Tomorrow it is my birthday, and we are in the middle of an October heatwave. It is very kind of the weather gods to give me BBQ weather and a bit of a shoulder tan and an excuse to wear the summer frocks for a little while longer. It almost eases the pain of being in my middle -30’s. How bloody awful is that? I remember thirtysomething being on telly when I was supposed to be in bed when I was still young and hopeful of a meaningful career/future tamed flaxen locks/eventual thinness and they all seemed like ALIENS because they were so old.

I am now irretrievably thirtysomething. Ach.

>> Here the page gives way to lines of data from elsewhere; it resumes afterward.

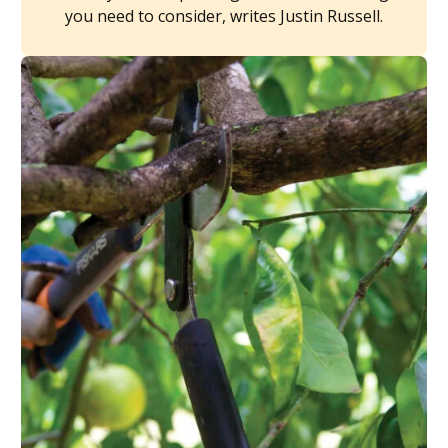
you need to consider, writes Justin Russell.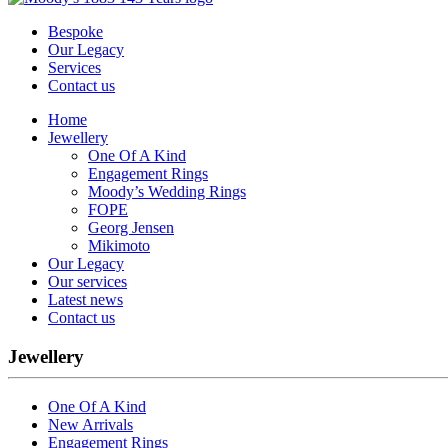
Bespoke
Our Legacy
Services
Contact us
Home
Jewellery
One Of A Kind
Engagement Rings
Moody’s Wedding Rings
FOPE
Georg Jensen
Mikimoto
Our Legacy
Our services
Latest news
Contact us
Jewellery
One Of A Kind
New Arrivals
Engagement Rings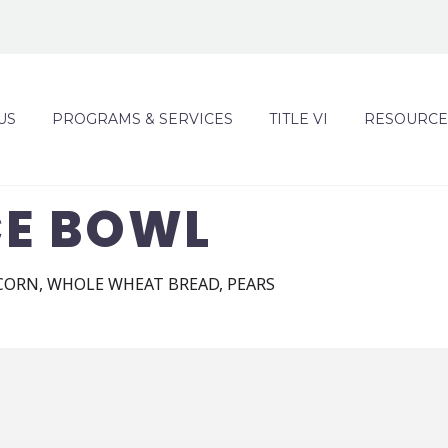
US
PROGRAMS & SERVICES
TITLE VI
RESOURCE
CE BOWL
 CORN, WHOLE WHEAT BREAD, PEARS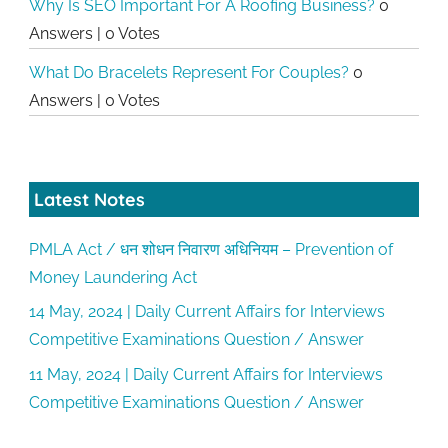
Why Is SEO Important For A Roofing Business?
0
Answers
|
0 Votes
What Do Bracelets Represent For Couples?
0
Answers
|
0 Votes
Latest Notes
PMLA Act / धन शोधन निवारण अधिनियम – Prevention of
Money Laundering Act
14 May, 2024 | Daily Current Affairs for Interviews
Competitive Examinations Question / Answer
11 May, 2024 | Daily Current Affairs for Interviews
Competitive Examinations Question / Answer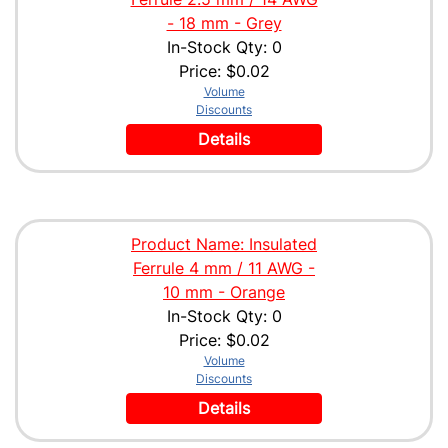
- 18 mm - Grey
In-Stock Qty: 0
Price:
$0.02
Volume
Discounts
Details
Product Name: Insulated
Ferrule 4 mm / 11 AWG -
10 mm - Orange
In-Stock Qty: 0
Price:
$0.02
Volume
Discounts
Details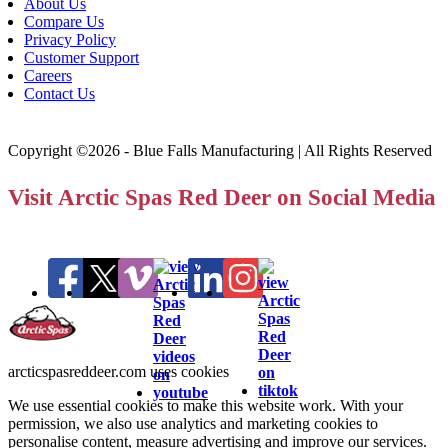
About Us
Compare Us
Privacy Policy
Customer Support
Careers
Contact Us
Copyright ©2026 - Blue Falls Manufacturing | All Rights Reserved
Visit Arctic Spas Red Deer on Social Media
arcticspasreddeer.com uses cookies
We use essential cookies to make this website work. With your
permission, we also use analytics and marketing cookies to
personalise content, measure advertising and improve our services.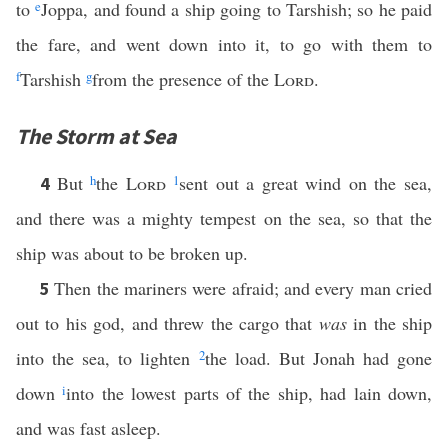
to
e
Joppa, and found a ship going to Tarshish; so he paid
the fare, and went down into it, to go with them to
f
Tarshish
g
from the presence of the
Lord
.
The Storm at Sea
But
h
the
Lord
1
sent out a great wind on the sea,
4
and there was a mighty tempest on the sea, so that the
ship was about to be broken up.
Then the mariners were afraid; and every man cried
5
out to his god, and threw the cargo that
was
in the ship
into the sea, to lighten
2
the load. But Jonah had gone
down
i
into the lowest parts of the ship, had lain down,
and was fast asleep.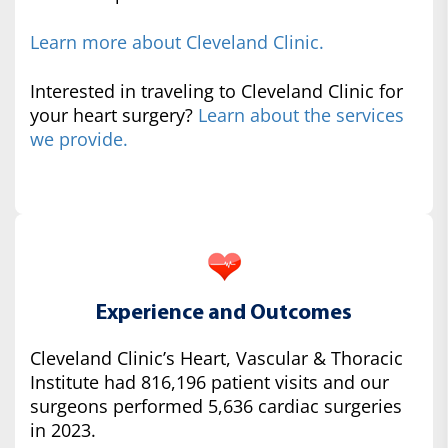
Learn more about Cleveland Clinic.
Interested in traveling to Cleveland Clinic for
your heart surgery?
Learn about the services
we provide.
Experience and Outcomes
Cleveland Clinic’s Heart, Vascular & Thoracic
Institute had 816,196 patient visits and our
surgeons performed 5,636 cardiac surgeries
in 2023.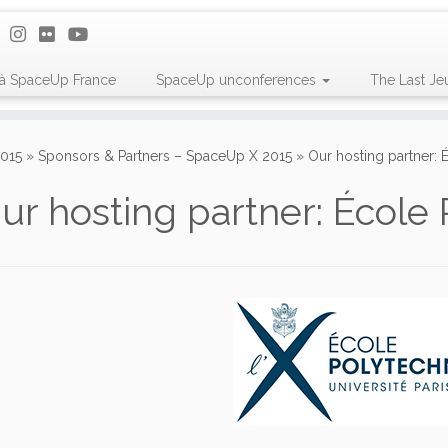
 à SpaceUp France
SpaceUp unconferences
The Last Je
015
»
Sponsors & Partners – SpaceUp X 2015
»
Our hosting partner:
ur hosting partner: École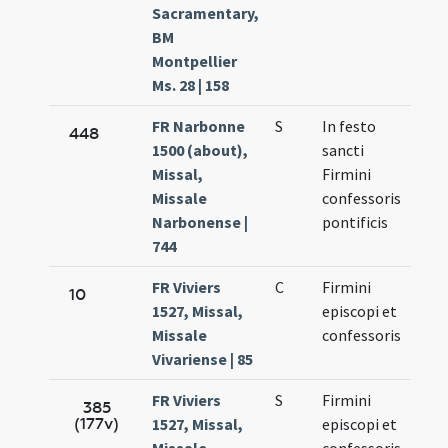
Sacramentary,
BM
Montpellier
Ms. 28 | 158
FR Narbonne
S
In festo
Oct.
448
1500 (about),
sancti
11.
Missal,
Firmini
Missale
confessoris
Narbonense |
pontificis
744
FR Viviers
C
Firmini
Oct.
10
1527, Missal,
episcopi et
11.
Missale
confessoris
Vivariense | 85
FR Viviers
S
Firmini
Oct.
385
(177v)
1527, Missal,
episcopi et
11.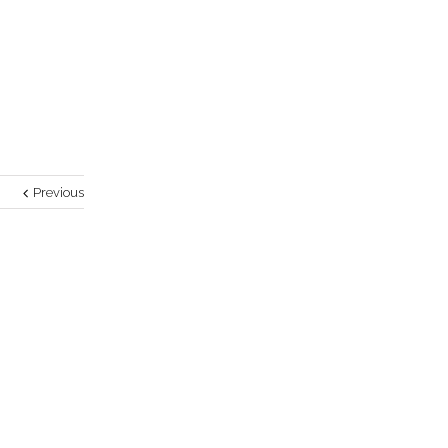
Previous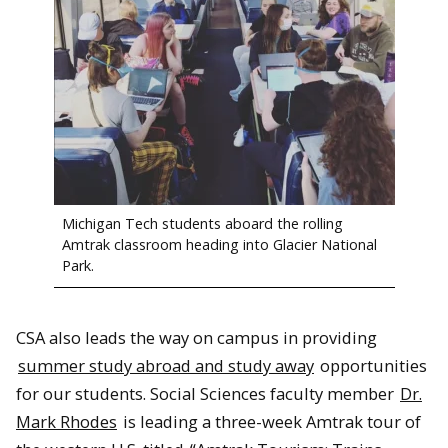
Michigan Tech students aboard the rolling
Amtrak classroom heading into Glacier National
Park.
CSA also leads the way on campus in providing
summer study abroad and study away
opportunities
for our students. Social Sciences faculty member
Dr.
Mark Rhodes
is leading a three-week Amtrak tour of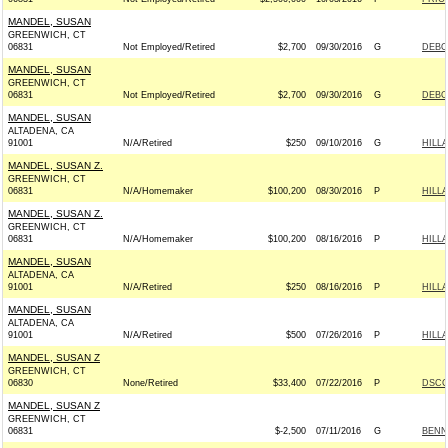
MANDEL, SUSAN
GREENWICH, CT
06831
Not Employed/Retired
$2,700
09/30/2016
G
DEBO
MANDEL, SUSAN
GREENWICH, CT
06831
Not Employed/Retired
$2,700
09/30/2016
G
DEBO
MANDEL, SUSAN
ALTADENA, CA
91001
N/A/Retired
$250
09/10/2016
G
HILL
MANDEL, SUSAN Z.
GREENWICH, CT
06831
N/A/Homemaker
$100,200
08/30/2016
P
HILL
MANDEL, SUSAN Z.
GREENWICH, CT
06831
N/A/Homemaker
$100,200
08/16/2016
P
HILL
MANDEL, SUSAN
ALTADENA, CA
91001
N/A/Retired
$250
08/16/2016
P
HILL
MANDEL, SUSAN
ALTADENA, CA
91001
N/A/Retired
$500
07/26/2016
P
HILL
MANDEL, SUSAN Z
GREENWICH, CT
06830
None/Retired
$33,400
07/22/2016
P
DSCC 
MANDEL, SUSAN Z
GREENWICH, CT
06831
$-2,500
07/11/2016
G
BENN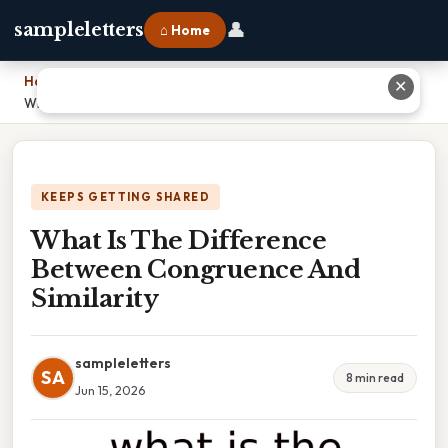
👤
sampleletters
⌂ Home
Home
›
✕
What Is The Difference Between Congruence And Similarity
KEEPS GETTING SHARED
What Is The Difference
Between Congruence And
Similarity
sampleletters
SA
8 min read
Jun 15, 2026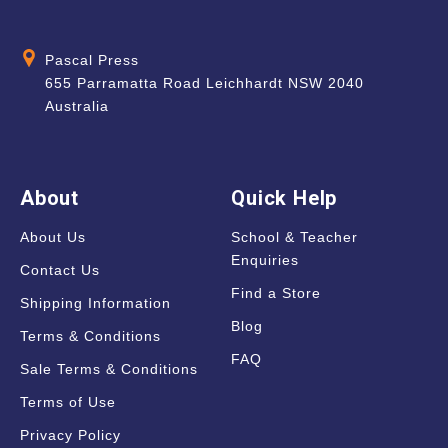
Pascal Press
655 Parramatta Road Leichhardt NSW 2040
Australia
About
Quick Help
About Us
School & Teacher
Enquiries
Contact Us
Find a Store
Shipping Information
Blog
Terms & Conditions
FAQ
Sale Terms & Conditions
Terms of Use
Privacy Policy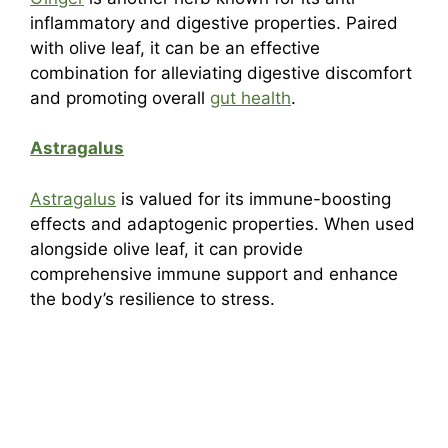
inflammatory and digestive properties. Paired
with olive leaf, it can be an effective
combination for alleviating digestive discomfort
and promoting overall
gut health
.
Astragalus
Astragalus
is valued for its immune-boosting
effects and adaptogenic properties. When used
alongside olive leaf, it can provide
comprehensive immune support and enhance
the body’s resilience to stress.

The benefits, they say, of this horrible ageing truth is that alongside the grey patches and the sinking decollete and the tentative creases that spring up each time I inspect my forehead with a magnifying mirror will be a new-found freedom. A liberation from feeling like I have to fit in, from caring what people think of me, the sweet relief from calorie-counting and feeling guilty about stuff. Obviously, as my last self-indulgent post in which I moaned about my upper arms and feeling like the big dumb new girl in a bad frock shows that we have not found the elusive 30-something complete liberation yet. But it is coming. I feel it in my ageing waters.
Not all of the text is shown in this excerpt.